RECORDS FOR THIS EXERCISE =

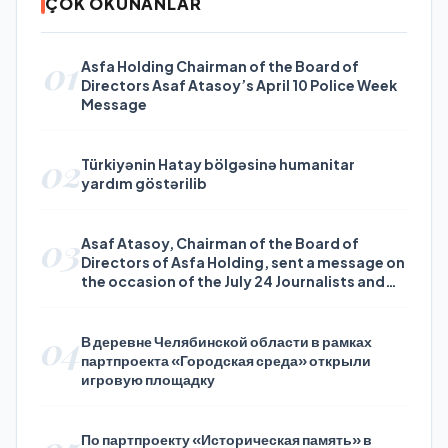
ÇOK OKUNANLAR
01
Asfa Holding Chairman of the Board of
Directors Asaf Atasoy’s April 10 Police Week
Message
02
Türkiyənin Hatay bölgəsinə humanitar
yardım göstərilib
03
Asaf Atasoy, Chairman of the Board of
Directors of Asfa Holding, sent a message on
the occasion of the July 24 Journalists and
Press Day
04
В деревне Челябинской области в рамках
партпроекта «Городская среда» открыли
игровую площадку
По партпроекту «Историческая память» в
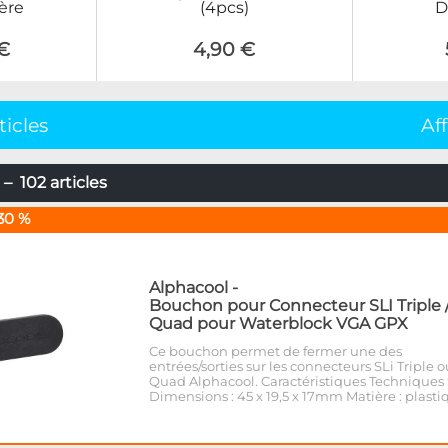
ère
(4pcs)
D
€
4,90 €
ticles
Af
– 102 articles
30 %
Alphacool
-
Bouchon pour Connecteur SLI Triple 
Quad pour Waterblock VGA GPX
Ce bouchon permet de fermer une des
entrées/sorties sur les connecteurs SLi Triple o
Quad Alphacool. Caractéristiques Techniques 
Dimensions : 45 x 19,5 x 17mm Matière : plasti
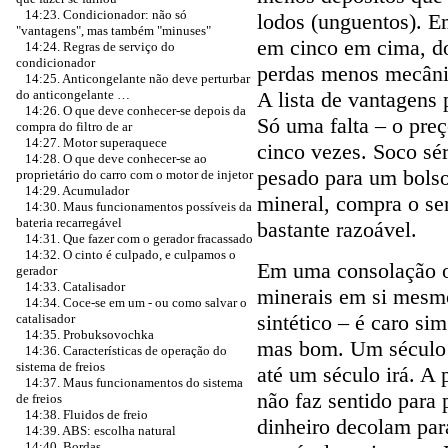
14:23. Condicionador: não só
lodos (unguentos). E
"vantagens", mas também "minuses"
em cinco em cima, do
14:24. Regras de serviço do
condicionador
perdas menos mecânic
14:25. Anticongelante não deve perturbar
A lista de vantagens
do anticongelante …
14:26. O que deve conhecer-se depois da
Só uma falta – o preç
compra do filtro de ar
14:27. Motor superaquece
cinco vezes. Soco sér
14:28. O que deve conhecer-se ao
pesado para um bolso
proprietário do carro com o motor de injetor
14:29. Acumulador
mineral, compra o se
14:30. Maus funcionamentos possíveis da
bateria recarregável
bastante razoável.
14:31. Que fazer com o gerador fracassado
14:32. O cinto é culpado, e culpamos o
Em uma consolação o
gerador
14:33. Catalisador
minerais em si mesmo
14:34. Coce-se em um - ou como salvar o
sintético – é caro si
catalisador
14:35. Probuksovochka
mas bom. Um século f
14:36. Características de operação do
sistema de freios
até um século irá. A 
14:37. Maus funcionamentos do sistema
não faz sentido para 
de freios
14:38. Fluidos de freio
dinheiro decolam par
14:39. ABS: escolha natural
14:40. Bordas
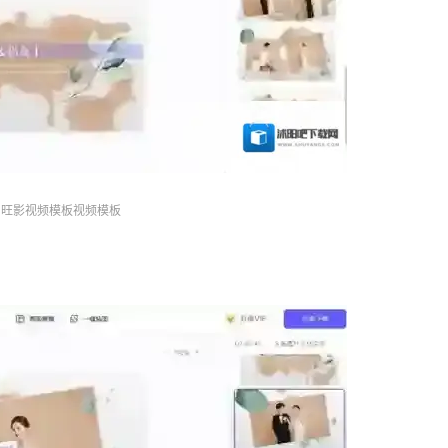
旺影视频模板视频模板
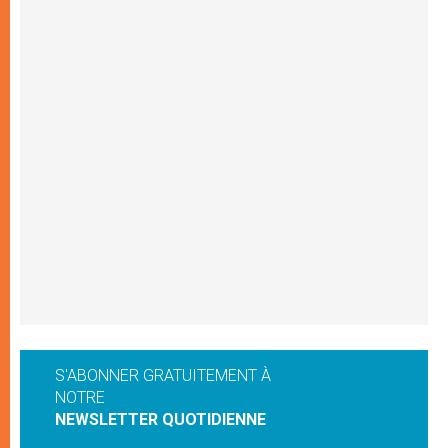
S'ABONNER GRATUITEMENT À
NOTRE
NEWSLETTER QUOTIDIENNE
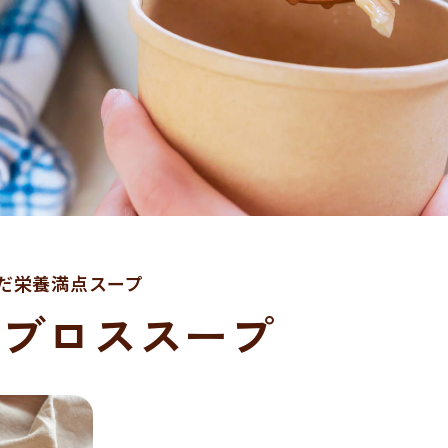
だ栄養満点スープ
ンブロススープ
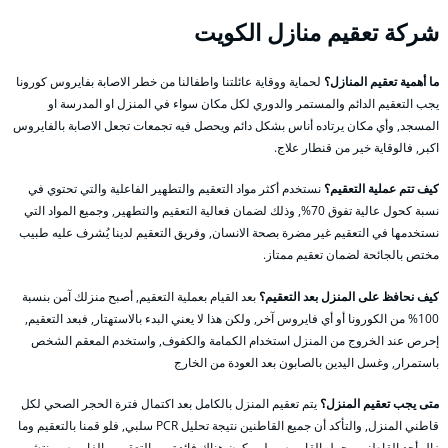
شركة تعقيم منازل الكويت
ما أهمية تعقيم المنازل؟
لحماية ووقاية عائلتنا واطفالنا من خطر الاصابة بفايروس كورونا
يجب التعقيم الدائم والمستمر والدوري لكل مكان سواء في المنزل او المدرسة او
المسجد, وأي مكان يرتاده أناس بشكل دائم ويحصل فيه تجمعات تجعل الاصابة بالفايروس
اكبر, فالوقاية خير من قنطار علاج.
كيف تتم عملية التعقيم؟
نستخدم أكثر مواد التعقيم والتطهير الفاعلية والتي تحتوي في
نسبة كحول عالية تفوق 70%, وذلك لضمان فعالية التعقيم والتطهير, وجميع المواد التي
نستخدمها في التعقيم غير مضرة بصحة الانسان, وفريق التعقيم لدينا يُشرف عليه طبيب
مختص بالجائحة لضمان تعقيم ممتاز.
كيف نحافظ على المنزل بعد التعقيم؟
بعد القيام بعملية التعقيم, أصبح منزلك آمن بنسبة
100% من الكورونا أو أي فايروس آخر, ولكن هذا لا يعني البدء بالاستهتار, فبعد التعقيم,
إحرص عند الخروج من المنزل استخدام الكمامة والكفوف, واستخدم المعقم الشخص
باستمرار, وغسل اليدين بالصابون بعد العودة من الخارج
متى يجب تعقيم المنزل؟
يتم تعقيم المنزل بالكامل بعد اكتمال فترة الحجر الصحي لكل
قاطني المنزل, والتأكد أن جميع القاطنين نتيجة تحليل PCR سلبي, فلو قمنا بالتعقيم وما
زال أحد القاطنين يحمل القايروس, لن يكون هناك فائدة من التعقيم, والفايروس ينتشر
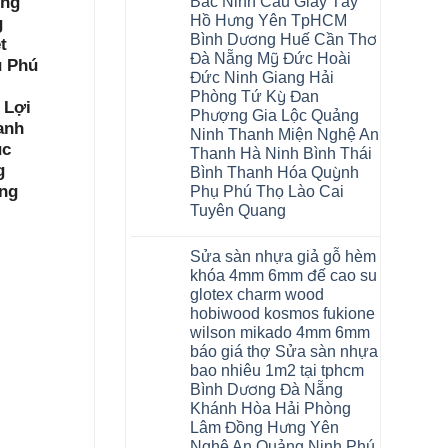
Bắc Ninh Cầu Giấy Tây
ồng
Hồ Hưng Yên TpHCM
g
Bình Dương Huế Cần Thơ
t
Đà Nẵng Mỹ Đức Hoài
u Phú
Đức Ninh Giang Hải
Phòng Tứ Kỳ Đan
 Lợi
Phượng Gia Lộc Quảng
anh
Ninh Thanh Miện Nghệ An
úc
Thanh Hà Ninh Bình Thái
g
Bình Thanh Hóa Quỳnh
ng
Phụ Phú Thọ Lào Cai
Tuyên Quang
Không
có
Sửa sàn nhựa giả gỗ hèm
bình
luận
khóa 4mm 6mm đế cao su
ở
glotex charm wood
Sàn
gỗ
hobiwood kosmos fukione
AURUM
wilson mikado 4mm 6mm
Floor
Báo
báo giá thợ Sửa sàn nhựa
giá
bao nhiêu 1m2 tại tphcm
Sàn
gỗ
Bình Dương Đà Nẵng
AURUM
Khánh Hòa Hải Phòng
Floor
nhập
Lâm Đồng Hưng Yên
khẩu
Nghệ An Quảng Ninh Phú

AIM OF THE TASK = If a line in the data holds the string "século", copy that line.

TASK RESULT =
mas bom. Um século f
até um século irá. A 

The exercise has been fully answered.